--- Records from a dataset ---
□ □ □ □ □ □ □
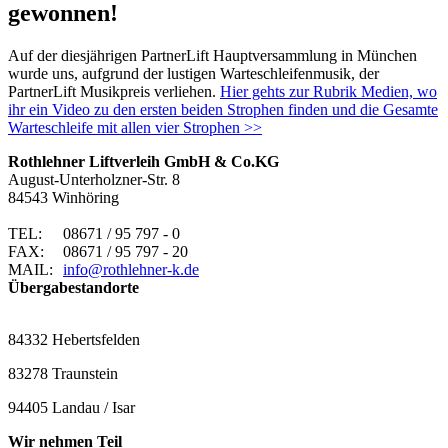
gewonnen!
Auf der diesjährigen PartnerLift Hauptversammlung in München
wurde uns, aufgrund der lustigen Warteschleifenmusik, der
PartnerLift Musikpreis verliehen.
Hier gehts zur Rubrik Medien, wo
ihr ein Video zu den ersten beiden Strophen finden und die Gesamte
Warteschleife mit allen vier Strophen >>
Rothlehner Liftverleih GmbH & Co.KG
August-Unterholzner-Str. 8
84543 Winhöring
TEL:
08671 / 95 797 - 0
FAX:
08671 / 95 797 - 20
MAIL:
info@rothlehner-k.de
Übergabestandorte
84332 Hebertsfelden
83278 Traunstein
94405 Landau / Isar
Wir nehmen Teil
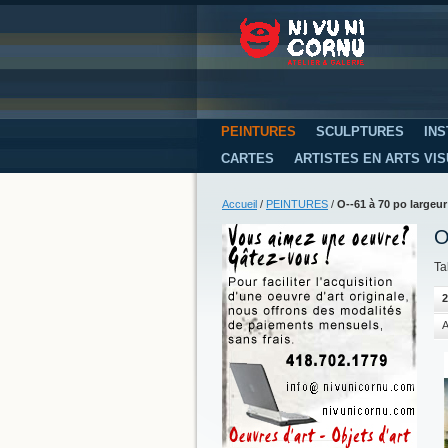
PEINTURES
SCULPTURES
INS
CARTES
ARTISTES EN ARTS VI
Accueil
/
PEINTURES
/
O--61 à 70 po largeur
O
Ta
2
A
□ □ □ □ □ □ □
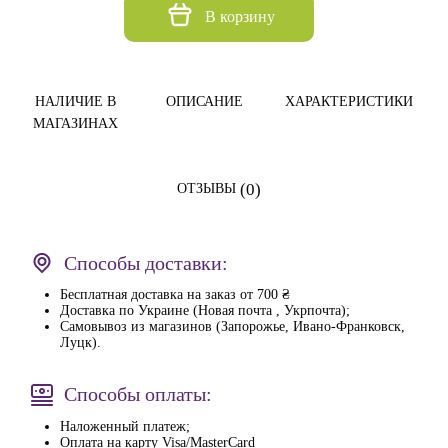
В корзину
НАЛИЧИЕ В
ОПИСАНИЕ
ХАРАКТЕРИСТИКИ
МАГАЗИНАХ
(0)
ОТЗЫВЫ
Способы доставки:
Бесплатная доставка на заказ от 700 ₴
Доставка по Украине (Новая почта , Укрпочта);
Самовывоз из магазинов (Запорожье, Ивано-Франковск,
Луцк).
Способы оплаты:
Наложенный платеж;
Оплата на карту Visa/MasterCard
□ □ □ □ □ □ □
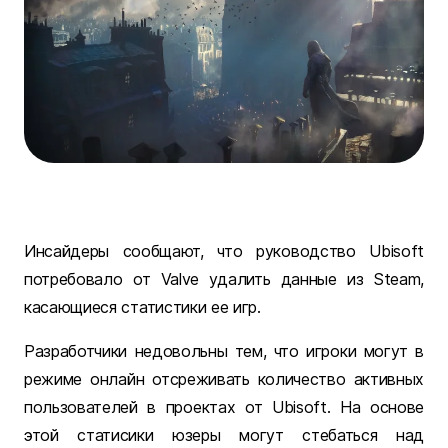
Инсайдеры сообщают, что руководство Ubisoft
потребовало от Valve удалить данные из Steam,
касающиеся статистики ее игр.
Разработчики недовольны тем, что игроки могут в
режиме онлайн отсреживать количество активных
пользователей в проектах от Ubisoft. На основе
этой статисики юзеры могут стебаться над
□ □ □ □ □ □ □
--- Exercise prompt ---
This exercise requires the lines of the entries containing the string "могут".

--- Output below ---
Разработчики недовольны тем, что игроки могут в
этой статисики юзеры могут стебаться над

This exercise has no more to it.